**Records supplied**

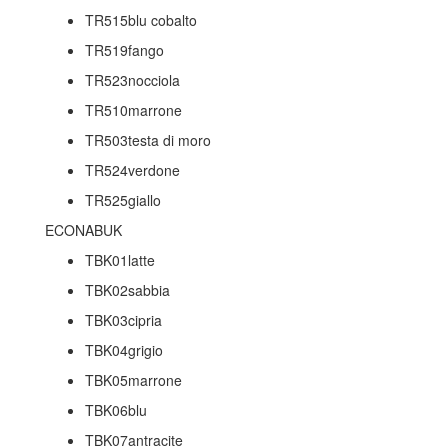
TR515blu cobalto
TR519fango
TR523nocciola
TR510marrone
TR503testa di moro
TR524verdone
TR525giallo
ECONABUK
TBK01latte
TBK02sabbia
TBK03cipria
TBK04grigio
TBK05marrone
TBK06blu
TBK07antracite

**Exercise instructions**
Copy the listing exactly. No images belong in the copy.

**Problem solution**
TR515blu cobalto
TR519fango
TR523nocciola
TR510marrone
TR503testa di moro
TR524verdone
TR525giallo
ECONABUK
TBK01latte
TBK02sabbia
TBK03cipria
TBK04grigio
TBK05marrone
TBK06blu
TBK07antracite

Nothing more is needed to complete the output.